On Sal Mal Lane by Ru Freeman
Minneapolis, Minnesota. Graywolf. 2013. ISBN 9781555976422
On Sal Mal Lane belongs to that subgenre of postcolonial literature that treats ethnonational violence resulting from decolonization. This family saga charts the phases of Sri Lanka’s latest uncivil war by tracing its effects on the multiethnic inhabitants, particularly children, of a sheltered cul-de-sac in suburban Colombo. Their interconnections and responses to actual or rumored events highlight Sri Lanka’s political, religious, and class fault lines as well as the manipulative role of their media.

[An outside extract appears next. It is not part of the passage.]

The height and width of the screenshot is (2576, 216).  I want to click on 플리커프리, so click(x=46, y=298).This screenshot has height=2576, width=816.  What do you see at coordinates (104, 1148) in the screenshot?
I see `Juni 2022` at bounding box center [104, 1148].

The novel mirrors the history of Sri Lanka as it hauntingly portrays the complexities of childhood and the pain and promise of its end. For events beyond Sal Mal Lane gradually alter the lives of its children: the Sinhalese Heraths—Devi, Nihil, Rashmi, and Suren—whose communist-leaning bureaucrat father and teacher mother practice tolerance; the Bollings—twins Rose and Dolly, and Sonna, their ill-fated brother—Burghers whose lower-class and mixed-race status render them relatively indifferent to race issues; the Silva brothers, Mohan and Jith, raised by Sinhalese parents who disdain other ethnicities and deplore the Heraths’ tolerance; and Raju Joseph, a Tamil adult whose mental and physical handicaps render him childlike.

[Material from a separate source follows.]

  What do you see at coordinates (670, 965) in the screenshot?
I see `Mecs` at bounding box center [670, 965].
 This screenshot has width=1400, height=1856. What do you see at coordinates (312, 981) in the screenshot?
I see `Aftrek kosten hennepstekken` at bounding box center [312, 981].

The four years that pass between the minor disruptions of 1979 and the outbreak of war in 1983 mark all these children. The youngest, Devi Herath, seven at the start, embraces simple pleasures like biking. But her exuberance and her friendship with Raju imperil her as the outer world threatens. Sensing her fragility, her uncannily aware older brother, Nihil, yearns to but cannot protect her, even as he befriends old Mr. Niles, a Tamil Catholic whose experience of previous horrors renders him the novel’s Tiresias. The Herath children take piano lessons from his unmarried daughter, Kala, through whom the oldest Herath child, Suren, discovers his saving passion, music, a powerful motif throughout the text. Dolly Bolling and Jith Silva, meanwhile, begin an innocent romance opposed by Jith’s parents and Sonna Bolling, while Sonna himself, whom his father abuses mentally, secretly covets Rashmi Herath, who reciprocates in kind. Their intricate relationships across key sociopolitical divides endanger the children and their families as war impends.

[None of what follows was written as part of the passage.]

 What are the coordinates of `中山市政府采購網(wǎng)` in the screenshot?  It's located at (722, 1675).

This luminous novel unfolds slowly to shape a nuanced portrait of a sheltered lane connected to a main street that leads to a slum wherein rumor kindles gnawing resentment into hate. Its pace, slow until the dénouement, mimics how man-made ripples gradually build, coalesce, and crest in violent spasms that traumatize all they touch. Its quiet, lyrical voice and foreshadowing create an elegiac tone suited to the portrait of lives forever damaged by familial and geopolitical events that they cannot control but in which they play roles: “Everyone who lived on Sal Mal Lane was implicated in what happened.” Finally, while depicting Sri Lankan history, On Sal Mal Lane evokes the experiences of many multiethnic nations whose power-hungry leaders exploit media, the undereducated, the poor, the vengeful, the greedy, and the lost to set one group against another and thus attempt to seize control, despite the human cost.